Quoi de neuf dans les montagnes de Calabre, d’où Frammartino, cinéaste architecte, avait déjà ramené Il dono voilà six ans ? Pas grand chose à première vue : un village d’un autre temps qui n’en finit plus de s’éteindre, et s’accroche en attendant à l’éternité immobile de ses rituels – un vieux berger promène quotidiennement son troupeau, les villageois s’activent, comme chaque année et suivant une technique ancestrale, à la fabrication du charbon de bois. Village identique, semblable bocal où Frammartino retrouve le bonheur simple de la captation (plans fixes et longs qui embrassent le rythme silencieux de la vie locale), terrain mi-documentaire mi-fiction sur lequel il déploie un indéniable talent, même si le film n’est pas loin de frôler souvent un certain académisme de la lenteur. Mais dans cette respiration à laquelle Il dono tendait déjà l’oreille, Frammartino a entendu cette fois un peu plus que l’écoulement immuable des jours. A l’oreille du cinéaste c’est la poésie, ce coup-ci, qui chuchote, et lui inspire ce modeste sujet : la grande histoire de la Vie, débitée en cycles et au gré des saisons.

Le film commence au village, avec la distribution du charbon. Premier temps du récit, qui en compte quatre, comme il y a quatre saisons : un vieux berger conduit ses chèvres dans la montagne puis, sur le chemin du retour, fait un crochet par l’église où la bonne du curé, comme tous les jours, a récolté pour lui un peu de poussière. Une croyance locale pare la poussière de l’église de vertus médicinales alors le vieux, qui a une mauvaise toux, s’en fait quotidiennement une mixture. Un soir la poussière manque et c’est la toux qui gagne : le vieux se couche, il ne se relèvera pas, et autour de sa dépouille c’est son troupeau entier qui s’agglutine, entame une bêlante veillée mortuaire. Début du deuxième mouvement : dans l’étable, comme poussé par le dernier souffle du vieux, un chevreau voit le jour. De ce virage surprenant (le chevreau prend les commandes de la fiction, laissant derrière le village et ses habitants), le film sort provisoirement gagnant. Parce qu’on se dit d’abord qu’il faut une certaine audace pour tourner ainsi le dos au programme qui s’annonçait : avec l’animal, le film s’embarque pour un autre rythme, trouve une tonalité quasi-épique – la bestiole s’égare dans la montagne, affronte les intempéries, pousse Le Quattro volte du côté du film d’aventure. Et en même temps dans ce point de montage d’une naïveté héroïque (la mort du vieux = la naissance du chevreau), on voit bien que le film fait l’annonce de son vrai programme, un peu plus embarrassant. Lequel programme, immanquablement, se trouve confirmé à la fin de l’épopée de la bête : à bout de souffle, celle-ci se blottit au pied d’un sapin qui prend, à son tour, les commandes du récit, avant de se voir débité puis réduit en charbon, et puis le charbon est distribué à nouveau, dernière étape et fin du cycle, retour au point de départ.

C’est moins la naïveté de cette structure en marabout-bout de ficelle qui ennuie, au fond, que l’impression que le film ne capte finalement rien d’autre que l’énoncé lourdingue de sa démonstration. Il vaut malgré tout pour les quelques moments où, soudain, un événement semble s’extraire de cette camisole d’animisme simplet pour exister pour lui-même, parasitant la mécanique.
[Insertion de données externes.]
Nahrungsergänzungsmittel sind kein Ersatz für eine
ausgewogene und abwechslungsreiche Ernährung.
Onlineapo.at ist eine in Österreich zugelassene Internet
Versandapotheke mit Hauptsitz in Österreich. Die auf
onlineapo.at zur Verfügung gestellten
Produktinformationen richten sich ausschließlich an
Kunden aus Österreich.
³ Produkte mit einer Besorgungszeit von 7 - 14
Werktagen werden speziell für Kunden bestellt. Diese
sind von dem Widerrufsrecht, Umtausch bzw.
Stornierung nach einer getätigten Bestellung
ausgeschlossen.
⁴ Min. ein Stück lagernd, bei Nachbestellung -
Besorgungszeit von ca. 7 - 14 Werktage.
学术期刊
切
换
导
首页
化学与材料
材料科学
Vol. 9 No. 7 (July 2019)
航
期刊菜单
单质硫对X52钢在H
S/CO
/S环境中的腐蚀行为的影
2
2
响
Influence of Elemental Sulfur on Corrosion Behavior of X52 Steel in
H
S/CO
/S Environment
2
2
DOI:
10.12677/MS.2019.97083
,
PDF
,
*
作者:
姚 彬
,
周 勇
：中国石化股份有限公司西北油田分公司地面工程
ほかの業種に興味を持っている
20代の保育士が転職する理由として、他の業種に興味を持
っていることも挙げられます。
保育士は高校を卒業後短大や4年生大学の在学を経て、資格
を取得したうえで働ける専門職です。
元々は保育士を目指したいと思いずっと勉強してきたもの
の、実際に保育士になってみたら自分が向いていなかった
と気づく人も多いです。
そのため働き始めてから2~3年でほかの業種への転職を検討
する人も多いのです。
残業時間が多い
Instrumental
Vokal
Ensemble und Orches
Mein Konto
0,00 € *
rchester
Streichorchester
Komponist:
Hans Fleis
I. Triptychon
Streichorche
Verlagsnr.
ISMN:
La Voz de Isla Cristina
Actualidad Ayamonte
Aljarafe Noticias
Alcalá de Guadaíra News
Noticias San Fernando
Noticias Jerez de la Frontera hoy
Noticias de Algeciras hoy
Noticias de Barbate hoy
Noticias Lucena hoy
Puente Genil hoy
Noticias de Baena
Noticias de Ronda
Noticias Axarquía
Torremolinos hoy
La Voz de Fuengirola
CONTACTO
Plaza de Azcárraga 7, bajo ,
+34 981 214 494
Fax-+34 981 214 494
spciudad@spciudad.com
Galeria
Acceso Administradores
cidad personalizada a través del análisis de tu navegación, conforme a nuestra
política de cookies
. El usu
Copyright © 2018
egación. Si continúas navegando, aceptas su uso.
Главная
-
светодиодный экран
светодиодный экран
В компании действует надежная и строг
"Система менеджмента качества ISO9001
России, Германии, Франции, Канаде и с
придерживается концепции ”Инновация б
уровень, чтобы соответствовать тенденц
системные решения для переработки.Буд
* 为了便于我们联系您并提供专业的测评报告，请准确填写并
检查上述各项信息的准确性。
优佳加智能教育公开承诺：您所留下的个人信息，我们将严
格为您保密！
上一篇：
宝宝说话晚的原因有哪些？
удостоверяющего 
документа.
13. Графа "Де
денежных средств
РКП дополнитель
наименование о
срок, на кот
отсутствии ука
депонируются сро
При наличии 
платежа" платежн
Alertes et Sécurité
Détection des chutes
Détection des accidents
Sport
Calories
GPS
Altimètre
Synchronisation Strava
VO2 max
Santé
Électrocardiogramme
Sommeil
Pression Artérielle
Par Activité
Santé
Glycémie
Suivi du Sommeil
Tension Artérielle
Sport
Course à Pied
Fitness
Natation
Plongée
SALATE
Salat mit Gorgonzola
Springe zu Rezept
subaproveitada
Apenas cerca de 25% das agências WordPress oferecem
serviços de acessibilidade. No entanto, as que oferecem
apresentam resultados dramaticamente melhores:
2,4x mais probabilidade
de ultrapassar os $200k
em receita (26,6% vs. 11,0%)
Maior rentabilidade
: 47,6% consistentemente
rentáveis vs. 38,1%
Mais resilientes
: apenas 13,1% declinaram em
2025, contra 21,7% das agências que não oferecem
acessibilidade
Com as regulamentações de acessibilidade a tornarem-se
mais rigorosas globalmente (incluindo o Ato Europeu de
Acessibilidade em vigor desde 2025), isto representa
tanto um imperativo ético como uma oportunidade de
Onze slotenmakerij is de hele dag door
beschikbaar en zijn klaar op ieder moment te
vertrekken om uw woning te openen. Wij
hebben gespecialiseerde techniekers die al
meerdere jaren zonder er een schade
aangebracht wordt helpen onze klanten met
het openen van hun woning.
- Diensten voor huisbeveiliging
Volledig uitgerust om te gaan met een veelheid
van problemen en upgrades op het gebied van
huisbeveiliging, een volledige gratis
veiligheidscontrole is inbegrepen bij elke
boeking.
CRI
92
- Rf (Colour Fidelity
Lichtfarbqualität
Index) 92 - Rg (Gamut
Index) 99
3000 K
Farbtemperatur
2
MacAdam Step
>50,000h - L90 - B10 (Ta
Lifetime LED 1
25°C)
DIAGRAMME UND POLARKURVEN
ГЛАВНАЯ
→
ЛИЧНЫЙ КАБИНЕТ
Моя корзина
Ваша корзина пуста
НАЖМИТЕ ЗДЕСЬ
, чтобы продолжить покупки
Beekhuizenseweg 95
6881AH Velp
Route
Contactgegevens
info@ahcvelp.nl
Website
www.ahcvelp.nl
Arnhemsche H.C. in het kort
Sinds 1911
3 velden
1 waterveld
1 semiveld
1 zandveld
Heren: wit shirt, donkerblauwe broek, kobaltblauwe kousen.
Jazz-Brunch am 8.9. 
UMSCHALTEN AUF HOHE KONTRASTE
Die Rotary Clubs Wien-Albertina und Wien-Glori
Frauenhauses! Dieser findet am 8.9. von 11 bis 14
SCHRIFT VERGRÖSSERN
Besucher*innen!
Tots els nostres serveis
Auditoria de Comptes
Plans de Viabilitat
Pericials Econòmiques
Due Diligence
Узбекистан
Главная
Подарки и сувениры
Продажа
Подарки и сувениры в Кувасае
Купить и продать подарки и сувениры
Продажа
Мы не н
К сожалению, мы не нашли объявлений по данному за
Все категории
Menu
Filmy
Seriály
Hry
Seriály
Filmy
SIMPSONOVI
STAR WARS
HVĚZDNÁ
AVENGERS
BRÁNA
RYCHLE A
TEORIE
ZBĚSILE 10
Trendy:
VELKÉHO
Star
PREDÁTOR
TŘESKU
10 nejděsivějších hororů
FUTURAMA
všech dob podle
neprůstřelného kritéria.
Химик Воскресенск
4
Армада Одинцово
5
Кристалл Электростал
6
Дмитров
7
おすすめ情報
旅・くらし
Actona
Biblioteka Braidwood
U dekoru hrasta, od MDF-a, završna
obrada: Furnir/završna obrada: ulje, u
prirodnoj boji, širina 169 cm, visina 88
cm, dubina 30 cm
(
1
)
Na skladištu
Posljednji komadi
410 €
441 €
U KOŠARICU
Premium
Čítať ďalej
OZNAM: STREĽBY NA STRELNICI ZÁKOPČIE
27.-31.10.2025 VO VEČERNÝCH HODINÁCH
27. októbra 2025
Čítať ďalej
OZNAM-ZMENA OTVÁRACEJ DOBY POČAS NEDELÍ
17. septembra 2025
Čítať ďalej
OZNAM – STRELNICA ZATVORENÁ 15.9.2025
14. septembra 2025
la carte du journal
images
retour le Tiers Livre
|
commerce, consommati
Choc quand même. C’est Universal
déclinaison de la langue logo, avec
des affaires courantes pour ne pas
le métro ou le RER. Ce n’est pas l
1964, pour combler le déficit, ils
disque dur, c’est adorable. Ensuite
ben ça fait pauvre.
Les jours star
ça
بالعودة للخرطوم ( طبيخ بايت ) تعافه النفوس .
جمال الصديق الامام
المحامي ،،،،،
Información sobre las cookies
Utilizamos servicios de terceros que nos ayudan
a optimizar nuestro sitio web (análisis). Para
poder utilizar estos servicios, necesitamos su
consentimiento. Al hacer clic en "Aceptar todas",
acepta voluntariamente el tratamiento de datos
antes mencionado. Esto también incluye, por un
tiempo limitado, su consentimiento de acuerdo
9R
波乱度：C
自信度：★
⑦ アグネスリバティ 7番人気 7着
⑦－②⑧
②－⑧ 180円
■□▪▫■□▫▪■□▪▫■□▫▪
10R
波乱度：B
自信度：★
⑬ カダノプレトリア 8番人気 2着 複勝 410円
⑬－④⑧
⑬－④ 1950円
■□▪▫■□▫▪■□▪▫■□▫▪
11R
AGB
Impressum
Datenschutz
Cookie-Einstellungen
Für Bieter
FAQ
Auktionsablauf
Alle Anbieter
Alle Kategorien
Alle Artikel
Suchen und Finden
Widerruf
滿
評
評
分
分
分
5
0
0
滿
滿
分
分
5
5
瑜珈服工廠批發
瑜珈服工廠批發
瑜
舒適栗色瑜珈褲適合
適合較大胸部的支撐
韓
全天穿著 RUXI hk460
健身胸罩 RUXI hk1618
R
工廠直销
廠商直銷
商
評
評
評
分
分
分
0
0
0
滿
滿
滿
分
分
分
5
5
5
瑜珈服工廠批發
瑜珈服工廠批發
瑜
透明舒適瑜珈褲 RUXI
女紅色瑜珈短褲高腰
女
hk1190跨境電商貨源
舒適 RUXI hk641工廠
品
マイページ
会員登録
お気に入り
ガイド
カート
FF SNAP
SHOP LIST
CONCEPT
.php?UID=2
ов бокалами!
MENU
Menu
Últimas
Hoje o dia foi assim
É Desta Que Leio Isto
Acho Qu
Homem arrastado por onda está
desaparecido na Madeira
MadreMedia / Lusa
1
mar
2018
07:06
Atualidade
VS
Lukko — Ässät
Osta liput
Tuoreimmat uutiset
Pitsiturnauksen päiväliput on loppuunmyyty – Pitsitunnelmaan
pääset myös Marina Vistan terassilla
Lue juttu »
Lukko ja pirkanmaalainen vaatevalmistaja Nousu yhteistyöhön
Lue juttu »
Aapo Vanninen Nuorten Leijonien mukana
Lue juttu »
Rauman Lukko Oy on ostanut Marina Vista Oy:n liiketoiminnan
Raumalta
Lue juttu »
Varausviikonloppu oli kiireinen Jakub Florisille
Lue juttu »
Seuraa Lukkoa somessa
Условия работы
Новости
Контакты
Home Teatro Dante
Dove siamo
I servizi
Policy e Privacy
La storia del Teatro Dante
De ce point de vue, la palme va à un moment épatant de comique canin qui constitue probablement l’une des plus belles scènes vues cette année. C’est un plan très large, qui embrasse une partie du village en plongée, et dans ce plan vient de défiler une procession elle-même assez cocasse en pareil décor (c’est une fête religieuse, les villageois sont déguisés et trimballent un Christ en croix). Au milieu du plan il y a un chien, qui a regardé passer le cortège, et soudain le chien, sans autre raison que le jeu, retire une cale sous la roue d’une camionnette, et la camionnette lentement s’anime, finalement s’encastre dans la barrière d’un enclos de moutons qui, libérés, partent envahir le village tandis que le toutou contemple l’étendue des dégâts. Au milieu d’un tel film, c’est peu de dire que cette parenthèse de burlesque dilaté étonne, et qu’elle fait du bien : avec le chien farceur, c’est Buster Keaton qui s’invite en Calabre. Dommage seulement qu’il faille en passer par une leçon de philosophie qui, si Frammartino nous jure qu’elle lui fut inspirée par Pythagore, en rappelle méchamment une autre, celle – un volcan s’éteint, un être s’éveille – des marchands d’eau minérale.